Recently, though, we met with our financial advisor. She asked my husband, as she always does, about his retirement plans. She had heard me say over the years that I doubted I’d ever fully retire, so she almost didn’t ask me. So this time, I piped up and said I just might.
Here’s a list of current authors who are still writing in their 70s: Joyce Carol Oates, Margaret Atwood, Sue Grafton, Russell Banks, Lois Lowry, and Isabel Allende. Alice Munro, Toni Morrison, and Tom Wolfe were still publishing in their 80s, and Herman Wouk published his last novel at the age of 97!

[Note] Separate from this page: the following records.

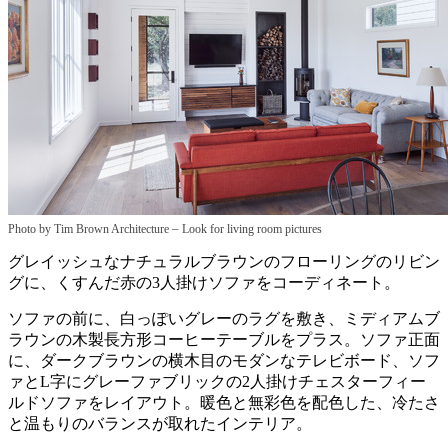
–
Photo by Tim Brown Architecture
Look for living room pictures
グレイッシュなナチュラルブラウンのフローリングのリビン
グに、くすんだ赤の3人掛けソファをコーディネート。
ソファの前に、白っぽいグレーのラグを敷き、ミディアムブ
ラウンの木製長方形コーヒーテーブルをプラス。ソファ正面
に、ダークブラウンの横木目のモダンなテレビボード、ソフ
ァとL字にグレーファブリックの2人掛けチェスターフィー
ルドソファをレイアウト。暖色と無彩色を配色した、冷たさ
と温もりのバランスが取れたインテリア。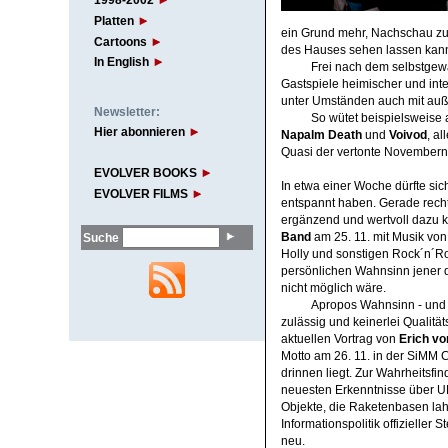
1998-2002
Platten
ein Grund mehr, Nachschau zu ha
Cartoons
des Hauses sehen lassen kan
In English
Frei nach dem selbstgewä
Gastspiele heimischer und inter
unter Umständen auch mit auß
Newsletter:
So wütet beispielsweise 
Hier abonnieren
Napalm Death
und
Voivod
, a
Quasi der vertonte Novemberne
EVOLVER BOOKS
In etwa einer Woche dürfte si
EVOLVER FILMS
entspannt haben. Gerade recht
ergänzend und wertvoll dazu 
Band
am 25. 11. mit Musik von
Suche
Holly und sonstigen Rock´n´R
persönlichen Wahnsinn jener 
nicht möglich wäre.
Apropos Wahnsinn - und d
zulässig und keinerlei Qualitä
aktuellen Vortrag von
Erich vo
Motto am 26. 11. in der SiMM C
drinnen liegt. Zur Wahrheitsfi
neuesten Erkenntnisse über U
Objekte, die Raketenbasen lah
Informationspolitik offizieller S
neu.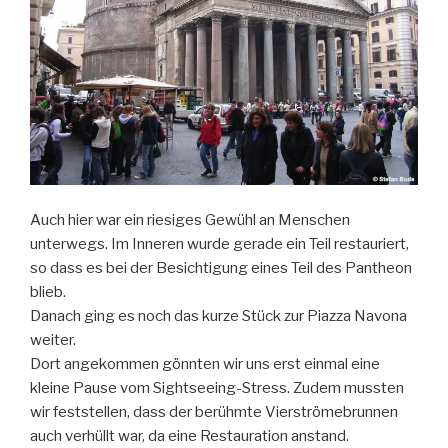
Auch hier war ein riesiges Gewühl an Menschen
unterwegs. Im Inneren wurde gerade ein Teil restauriert,
so dass es bei der Besichtigung eines Teil des Pantheon
blieb.
Danach ging es noch das kurze Stück zur Piazza Navona
weiter.
Dort angekommen gönnten wir uns erst einmal eine
kleine Pause vom Sightseeing-Stress. Zudem mussten
wir feststellen, dass der berühmte Vierströmebrunnen
auch verhüllt war, da eine Restauration anstand.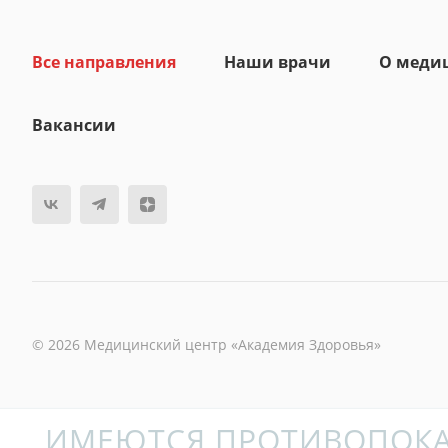
Все направления
Наши врачи
О меди
Вакансии
© 2026 Медицинский центр «Академия Здоровья»
ИМЕЮТСЯ ПРОТИВОПОКА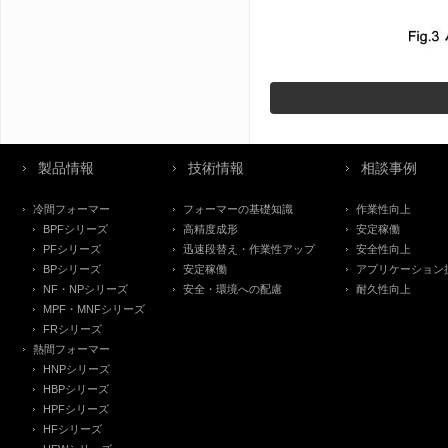
製品情報
技術情報
相談事例
冷間フォーマー
フォーマーの基礎知識
作業性向上
BPFシリーズ
高精度成形
安定稼働
PFシリーズ
迅速段替え・作業性アップ
安全性向上
BPシリーズ
安定稼働
アプリケーション
NF・NPシリーズ
安全・環境への配慮
耐久性向上
MPF・MNFシリーズ
FRシリーズ
熱間フォーマー
HNPシリーズ
HBPシリーズ
HPFシリーズ
HFシリーズ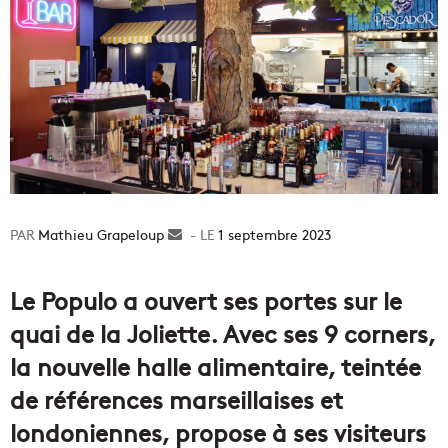
Mathieu Grapeloup
Envoyer
1 septembre 2023
un
courriel
Le Populo a ouvert ses portes sur le
quai de la Joliette. Avec ses 9 corners,
la nouvelle halle alimentaire, teintée
de références marseillaises et
londoniennes, propose à ses visiteurs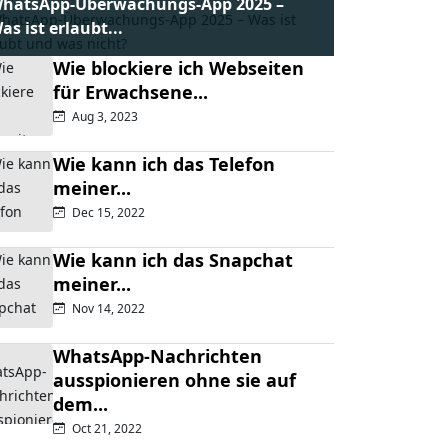
hatsApp-Überwachungs-App 2025 –
as ist erlaubt...
Wie blockiere ich Webseiten
für Erwachsene...
Aug 3, 2023
Wie kann ich das Telefon
meiner...
Dec 15, 2022
Wie kann ich das Snapchat
meiner...
Nov 14, 2022
WhatsApp-Nachrichten
ausspionieren ohne sie auf
dem...
Oct 21, 2022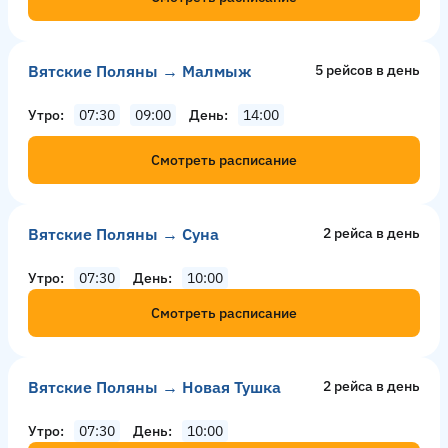
Вятские Поляны → Малмыж
5 рейсов в день
Утро
07:30
09:00
День
14:00
Смотреть расписание
Вятские Поляны → Суна
2 рейсa в день
Утро
07:30
День
10:00
Смотреть расписание
Вятские Поляны → Новая Тушка
2 рейсa в день
Утро
07:30
День
10:00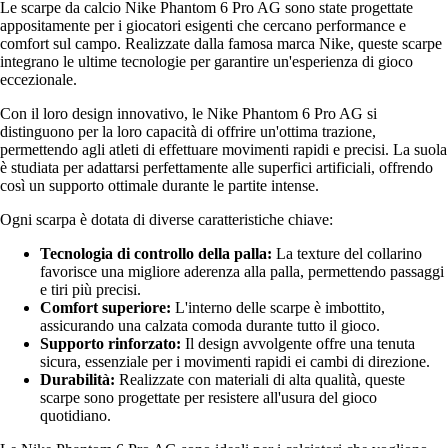
Le scarpe da calcio Nike Phantom 6 Pro AG sono state progettate
appositamente per i giocatori esigenti che cercano performance e
comfort sul campo. Realizzate dalla famosa marca Nike, queste scarpe
integrano le ultime tecnologie per garantire un'esperienza di gioco
eccezionale.
Con il loro design innovativo, le Nike Phantom 6 Pro AG si
distinguono per la loro capacità di offrire un'ottima trazione,
permettendo agli atleti di effettuare movimenti rapidi e precisi. La suola
è studiata per adattarsi perfettamente alle superfici artificiali, offrendo
così un supporto ottimale durante le partite intense.
Ogni scarpa è dotata di diverse caratteristiche chiave:
Tecnologia di controllo della palla:
La texture del collarino
favorisce una migliore aderenza alla palla, permettendo passaggi
e tiri più precisi.
Comfort superiore:
L'interno delle scarpe è imbottito,
assicurando una calzata comoda durante tutto il gioco.
Supporto rinforzato:
Il design avvolgente offre una tenuta
sicura, essenziale per i movimenti rapidi ei cambi di direzione.
Durabilità:
Realizzate con materiali di alta qualità, queste
scarpe sono progettate per resistere all'usura del gioco
quotidiano.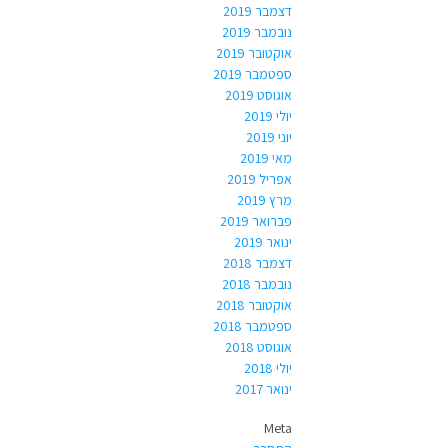
דצמבר 2019
נובמבר 2019
אוקטובר 2019
ספטמבר 2019
אוגוסט 2019
יולי 2019
יוני 2019
מאי 2019
אפריל 2019
מרץ 2019
פברואר 2019
ינואר 2019
דצמבר 2018
נובמבר 2018
אוקטובר 2018
ספטמבר 2018
אוגוסט 2018
יולי 2018
ינואר 2017
Meta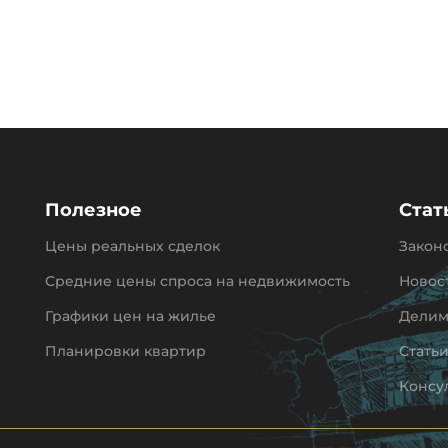
Полезное
Стат
Цены реальных сделок
Закон
Средние цены спроса на недвижимость
Новос
Графики цен на жилье
Делим
Планировки квартир
Стать
Консу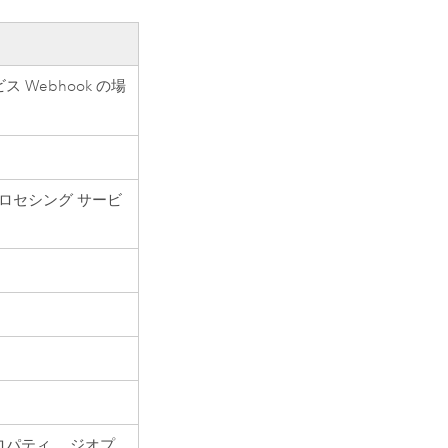
 Webhook の場
ロセシング サービ
ロパティ。 ジオプ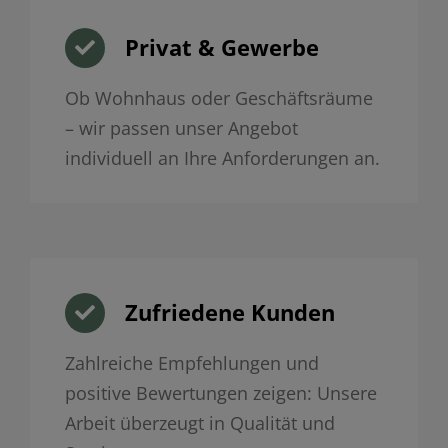
Privat & Gewerbe
Ob Wohnhaus oder Geschäftsräume
– wir passen unser Angebot
individuell an Ihre Anforderungen an.
Zufriedene Kunden
Zahlreiche Empfehlungen und
positive Bewertungen zeigen: Unsere
Arbeit überzeugt in Qualität und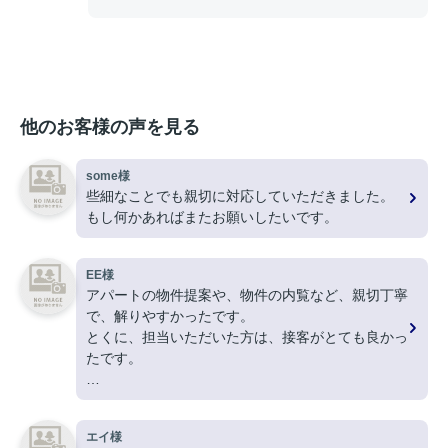
他のお客様の声を見る
some様
些細なことでも親切に対応していただきました。
もし何かあればまたお願いしたいです。
EE様
アパートの物件提案や、物件の内覧など、親切丁寧
で、解りやすかったです。
とくに、担当いただいた方は、接客がとても良かっ
たです。
ありがとうございました。
エイ様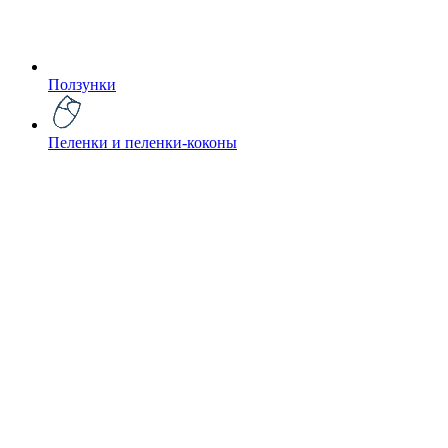
Ползунки
Пеленки и пеленки-коконы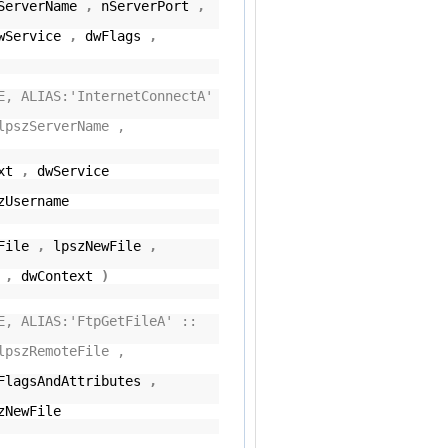
ServerName
,
nServerPort
,
wService
,
dwFlags
,
E, ALIAS:'InternetConnectA'
lpszServerName ,
ext
,
dwService
zUsername
eFile
,
lpszNewFile
,
s
,
dwContext
)
E, ALIAS:'FtpGetFileA' ::
lpszRemoteFile ,
FlagsAndAttributes
,
zNewFile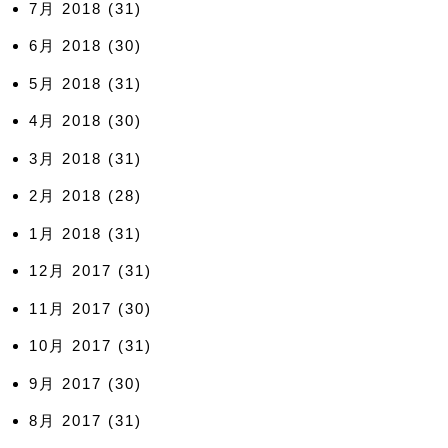
7月 2018
(31)
6月 2018
(30)
5月 2018
(31)
4月 2018
(30)
3月 2018
(31)
2月 2018
(28)
1月 2018
(31)
12月 2017
(31)
11月 2017
(30)
10月 2017
(31)
9月 2017
(30)
8月 2017
(31)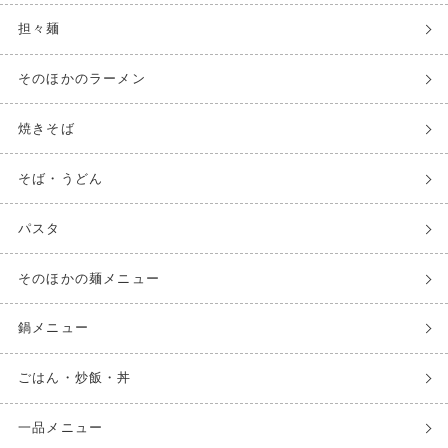
担々麺
そのほかのラーメン
焼きそば
そば・うどん
パスタ
そのほかの麺メニュー
鍋メニュー
ごはん・炒飯・丼
一品メニュー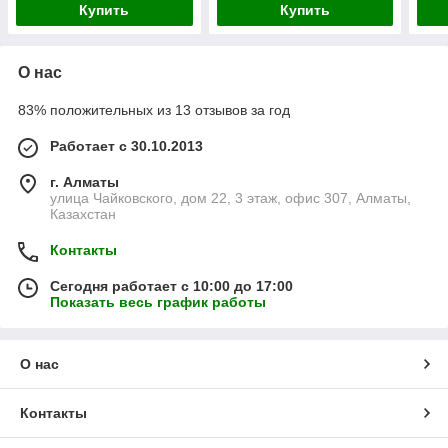
Купить
Купить
О нас
83% положительных из 13 отзывов за год
Работает с 30.10.2013
г. Алматы
улица Чайковского, дом 22, 3 этаж, офис 307, Алматы,
Казахстан
Контакты
Сегодня работает с 10:00 до 17:00
Показать весь график работы
О нас
Контакты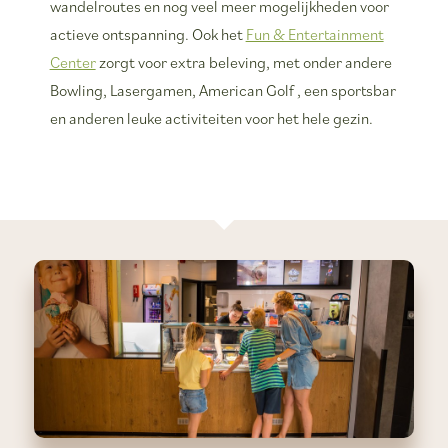
wandelroutes en nog veel meer mogelijkheden voor
actieve ontspanning. Ook het
Fun & Entertainment
Center
zorgt voor extra beleving, met onder andere
Bowling, Lasergamen, American Golf , een sportsbar
en anderen leuke activiteiten voor het hele gezin.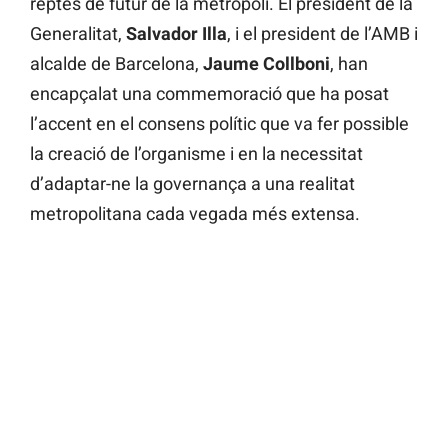
reptes de futur de la metròpoli. El president de la
Generalitat,
Salvador Illa
, i el president de l’AMB i
alcalde de Barcelona,
Jaume Collboni
, han
encapçalat una commemoració que ha posat
l’accent en el consens polític que va fer possible
la creació de l’organisme i en la necessitat
d’adaptar-ne la governança a una realitat
metropolitana cada vegada més extensa.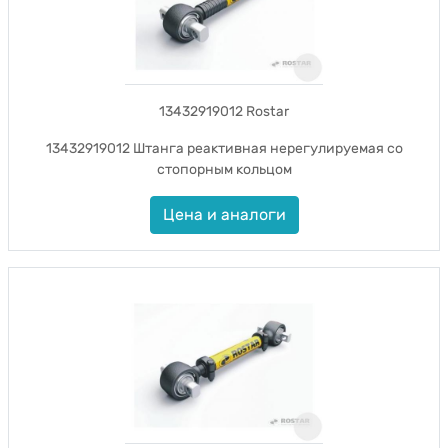
13432919012 Rostar
13432919012 Штанга реактивная нерегулируемая со
стопорным кольцом
Цена и аналоги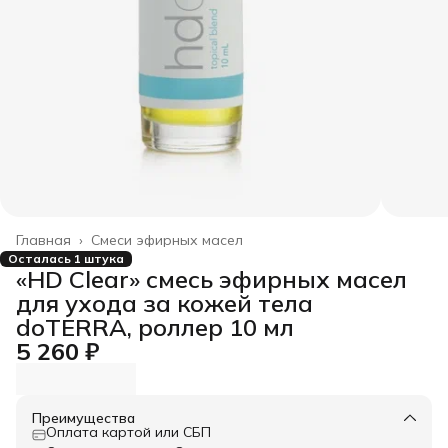
Главная
›
Смеси эфирных масел
Осталась 1 штука
«HD Clear» смесь эфирных масел
для ухода за кожей тела
doTERRA, роллер 10 мл
5 260 ₽
Преимущества
Оплата картой или СБП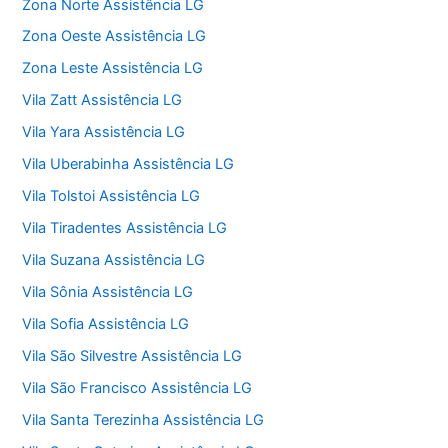
Zona Norte Assistência LG
Zona Oeste Assistência LG
Zona Leste Assistência LG
Vila Zatt Assistência LG
Vila Yara Assistência LG
Vila Uberabinha Assistência LG
Vila Tolstoi Assistência LG
Vila Tiradentes Assistência LG
Vila Suzana Assistência LG
Vila Sônia Assistência LG
Vila Sofia Assistência LG
Vila São Silvestre Assistência LG
Vila São Francisco Assistência LG
Vila Santa Terezinha Assistência LG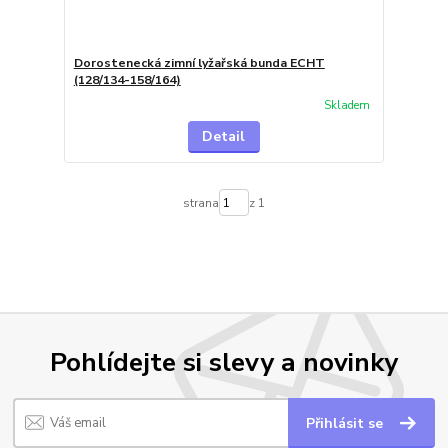
Dorostenecká zimní lyžařská bunda ECHT
(128/134-158/164)
Skladem
Detail
strana
z 1
Pohlídejte si slevy a novinky
Přihlásit se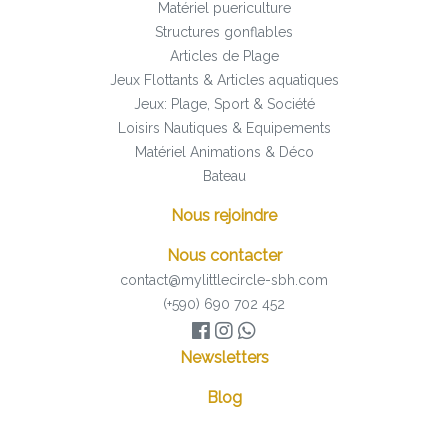
Matériel puericulture
Structures gonflables
Articles de Plage
Jeux Flottants & Articles aquatiques
Jeux: Plage, Sport & Société
Loisirs Nautiques & Equipements
Matériel Animations & Déco
Bateau
Nous rejoindre
Nous contacter
contact@mylittlecircle-sbh.com
(+590) 690 702 452
Newsletters
Blog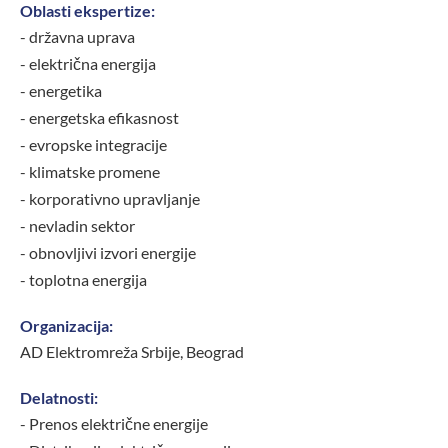
Oblasti ekspertize:
- državna uprava
- električna energija
- energetika
- energetska efikasnost
- evropske integracije
- klimatske promene
- korporativno upravljanje
- nevladin sektor
- obnovljivi izvori energije
- toplotna energija
Organizacija:
AD Elektromreža Srbije, Beograd
Delatnosti:
- Prenos električne energije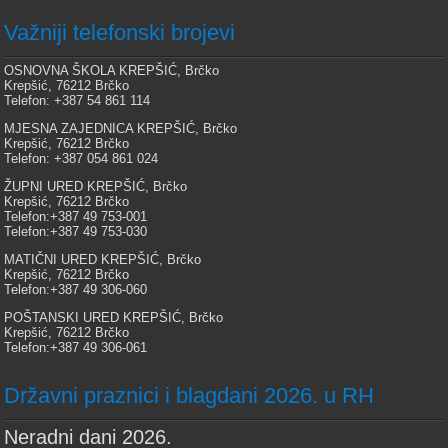
Važniji telefonski brojevi
OSNOVNA ŠKOLA KREPŠIĆ, Brčko
Krepšić, 76212 Brčko
Telefon: +387 54 861 114
MJESNA ZAJEDNICA KREPŠIĆ, Brčko
Krepšić, 76212 Brčko
Telefon: +387 054 861 024
ŽUPNI URED KREPŠIĆ, Brčko
Krepšić, 76212 Brčko
Telefon:+387 49 753-001
Telefon:+387 49 753-030
MATIČNI URED KREPŠIĆ, Brčko
Krepšić, 76212 Brčko
Telefon:+387 49 306-060
POŠTANSKI URED KREPŠIĆ, Brčko
Krepšić, 76212 Brčko
Telefon:+387 49 306-061
Državni praznici i blagdani 2026. u RH
Neradni dani 2026.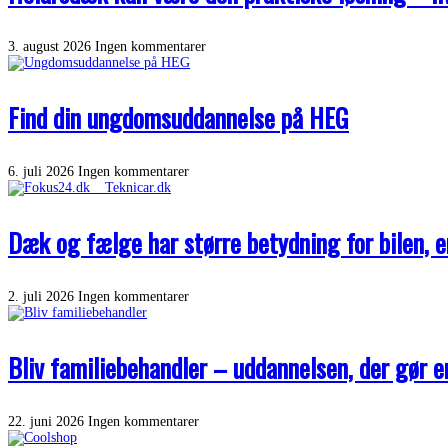
3. august 2026
Ingen kommentarer
Find din ungdomsuddannelse på HEG
6. juli 2026
Ingen kommentarer
Dæk og fælge har større betydning for bilen, 
2. juli 2026
Ingen kommentarer
Bliv familiebehandler – uddannelsen, der gør e
22. juni 2026
Ingen kommentarer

But times are changing. Gone are the days when writers (or artists) could sit at their desks researching and writing books, and then go on the occasional book tour or TV show (yes, I know I’m simplifying that a little). Nowadays, we writers spend as much of our time, if not more, working to market our books as we do to write them. That is especially true for self-published authors, but it’s true for traditional authors as well. Every author I know spends an increasing portion of their workday answering e-mail, keeping up with social media, sending in guest blog posts, speaking at events, etc. These are not just things that take time, they take energy.
And gone are the days when a successful author could count on book sales alone to pay the bills. Most of the authors I know still have their day jobs, or work at least part-time teaching classes, editing, doing technical or commercial writing, speaking, etc.
So, yes, for the first time in my life, I’m starting to think about retirement (though it’s still at least 15 years away). It’s hard to imagine not writing, but I can easily imagine no longer having the will or energy to do everything that goes along with it.
And maybe that’s not such a bad thing. Maybe in my retirement years, I’ll finally have time to read again. I can read the writings of the up-and-comers and wish them well on their writing journeys!